Is this the new trend in animal wildlife crime? An animal sanctuary in the Democratic Republic of Congo (DRC) has been hit with a ransom demand after three of its baby chimpanzees were kidnapped, reports CNN.com.
“This is the first time in the world that baby apes were kidnapped for ransom,” Franck Chantereau, founder of the Young Animals Confiscated in Katanga (JACK) Sanctuary, told CNN. The sanctuary is situated in Lubumbashi near the border of DRC and Zambia – a key smuggling route between Congo and South Africa, from where apes are exported to the rest of the world.
The kidnappers broke into the sanctuary in the early hours of the morning on September 9th and stole three of five baby chimpanzees that had been rescued this year – César, Hussein and Monga. The remaining two were later found hiding in the kitchen of the sanctuary.
An hour after the break-in, kidnappers sent three messages and a video of the abducted animals to Chantereau’s wife.
“They told us that they had planned to kidnap my children because they were supposed to come here on vacation. But they didn’t come so the kidnappers took these three babies hostage and demanded a large amount of ransom from us,” Chantereau said. He added that the kidnappers said they had drugged the animals and threatened to harm them if the ransom was not paid.
“Obviously, it’s impossible for us to pay the ransom,” Chantereau said. “Not only do we not have the money, but you need to understand that if we go their way, they could very well do it again in two months, and also we have no guarantee that they will return the baby to us.”

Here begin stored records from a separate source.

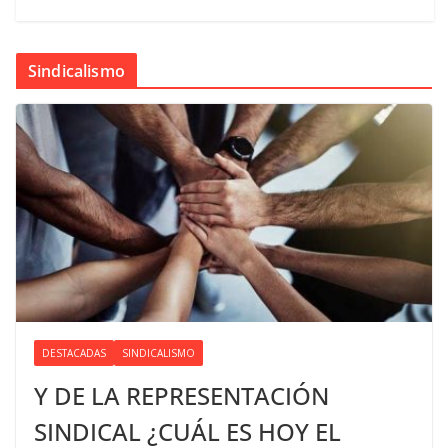
Sindicalismo
DESTACADAS
SINDICALISMO
Y DE LA REPRESENTACIÓN
SINDICAL ¿CUÁL ES HOY EL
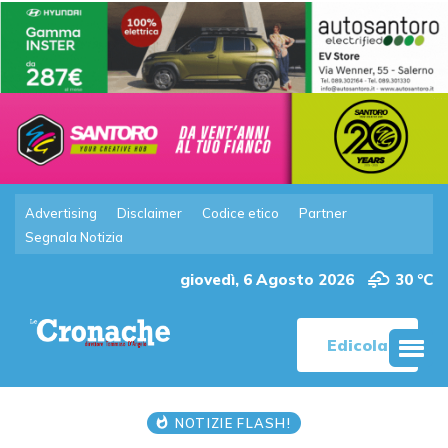
Advertising
Disclaimer
Codice etico
Partner
Segnala Notizia
giovedì, 6 Agosto 2026
30 °C
Edicola
NOTIZIE FLASH!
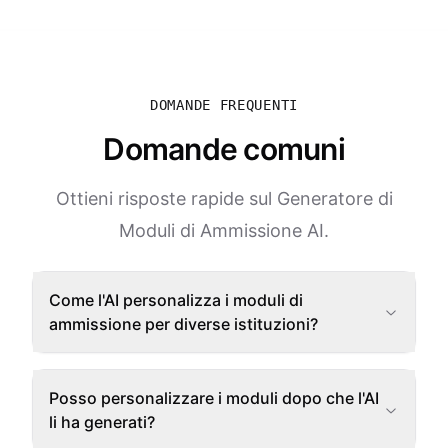
DOMANDE FREQUENTI
Domande comuni
Ottieni risposte rapide sul Generatore di
Moduli di Ammissione AI.
Come l'AI personalizza i moduli di
ammissione per diverse istituzioni?
Posso personalizzare i moduli dopo che l'AI
li ha generati?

Chantereau also expressed concern that giving into these demands would fuel further kidnappings. “There are 23 sanctuaries across the continent doing this. If we pay the ransom, it could set a precedent and it could give ideas to others, so we must be extremely vigilant.”
These sentiments have been frankly echoed by the media advisor to DRC’s environment minister, Michel Koyakpa, who told CNN, “We will not give in to this kind of demand.” He added that, “(The kidnap) is inhumane and unnatural,” and said it was the first of its kind in the country’s history.
Koyakpa has said authorities are investigating the kidnapping in hopes of identifying the perpetrators in the coming days or weeks.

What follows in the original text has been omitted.